----- EXERCISE MATERIAL -----
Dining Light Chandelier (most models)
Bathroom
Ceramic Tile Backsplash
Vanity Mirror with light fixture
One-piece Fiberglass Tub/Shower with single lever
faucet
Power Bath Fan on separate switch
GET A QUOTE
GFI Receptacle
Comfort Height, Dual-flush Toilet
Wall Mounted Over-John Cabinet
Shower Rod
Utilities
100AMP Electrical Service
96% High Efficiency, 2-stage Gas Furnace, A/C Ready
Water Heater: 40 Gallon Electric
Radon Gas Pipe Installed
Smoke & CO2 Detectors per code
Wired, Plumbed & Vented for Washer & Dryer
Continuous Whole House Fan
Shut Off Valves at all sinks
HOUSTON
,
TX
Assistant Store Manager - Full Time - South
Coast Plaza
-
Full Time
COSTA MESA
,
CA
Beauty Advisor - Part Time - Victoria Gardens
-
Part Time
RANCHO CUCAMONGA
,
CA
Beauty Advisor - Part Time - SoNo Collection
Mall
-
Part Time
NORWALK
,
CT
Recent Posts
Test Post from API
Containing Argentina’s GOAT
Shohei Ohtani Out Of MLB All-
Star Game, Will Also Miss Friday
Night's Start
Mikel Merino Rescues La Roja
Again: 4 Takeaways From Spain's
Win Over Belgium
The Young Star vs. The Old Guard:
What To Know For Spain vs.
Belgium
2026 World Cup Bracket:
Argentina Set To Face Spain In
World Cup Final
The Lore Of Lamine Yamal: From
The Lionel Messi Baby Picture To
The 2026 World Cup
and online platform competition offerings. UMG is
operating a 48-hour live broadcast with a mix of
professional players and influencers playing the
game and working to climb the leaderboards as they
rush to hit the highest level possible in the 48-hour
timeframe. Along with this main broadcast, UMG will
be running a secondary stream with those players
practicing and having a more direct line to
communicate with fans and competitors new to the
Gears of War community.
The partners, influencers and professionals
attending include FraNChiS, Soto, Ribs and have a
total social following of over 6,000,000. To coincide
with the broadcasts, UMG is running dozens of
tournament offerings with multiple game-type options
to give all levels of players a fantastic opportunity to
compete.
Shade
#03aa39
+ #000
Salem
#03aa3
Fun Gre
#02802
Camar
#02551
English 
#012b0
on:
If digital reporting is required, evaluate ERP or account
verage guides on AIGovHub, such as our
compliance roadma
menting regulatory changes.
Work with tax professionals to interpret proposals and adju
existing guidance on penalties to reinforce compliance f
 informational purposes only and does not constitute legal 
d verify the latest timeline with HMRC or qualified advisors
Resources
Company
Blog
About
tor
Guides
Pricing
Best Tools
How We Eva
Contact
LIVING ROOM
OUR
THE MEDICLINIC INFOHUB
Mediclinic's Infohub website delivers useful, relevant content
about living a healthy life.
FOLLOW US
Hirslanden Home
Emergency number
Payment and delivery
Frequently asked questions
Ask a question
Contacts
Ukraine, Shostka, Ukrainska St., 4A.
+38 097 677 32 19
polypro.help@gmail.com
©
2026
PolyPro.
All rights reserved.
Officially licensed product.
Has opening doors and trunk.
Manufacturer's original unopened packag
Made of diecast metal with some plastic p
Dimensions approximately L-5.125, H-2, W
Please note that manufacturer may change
-----
▶ **EXERCISE PROMPT**
Return every line of the entries above that the string "Argentina" appears in.

▶ **EXPECTED ANSWER**
Containing Argentina’s GOAT
Argentina Set To Face Spain In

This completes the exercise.